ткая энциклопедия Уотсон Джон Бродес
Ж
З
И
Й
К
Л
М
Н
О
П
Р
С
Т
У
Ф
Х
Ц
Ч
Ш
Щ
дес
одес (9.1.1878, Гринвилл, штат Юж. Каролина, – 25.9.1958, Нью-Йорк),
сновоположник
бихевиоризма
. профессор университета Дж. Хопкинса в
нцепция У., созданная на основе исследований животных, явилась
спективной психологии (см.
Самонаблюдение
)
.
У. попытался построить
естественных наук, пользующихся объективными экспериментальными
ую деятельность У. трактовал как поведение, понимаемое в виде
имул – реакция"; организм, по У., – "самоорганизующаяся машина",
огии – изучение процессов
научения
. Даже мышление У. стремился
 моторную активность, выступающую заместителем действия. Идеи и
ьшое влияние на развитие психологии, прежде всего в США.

+++++

Assigned task
Return exactly the lines from the one containing "ую деятельность У." through the last line of the records above, both included, and nothing else.

Solution below
ую деятельность У. трактовал как поведение, понимаемое в виде
имул – реакция"; организм, по У., – "самоорганизующаяся машина",
огии – изучение процессов
научения
. Даже мышление У. стремился
 моторную активность, выступающую заместителем действия. Идеи и
ьшое влияние на развитие психологии, прежде всего в США.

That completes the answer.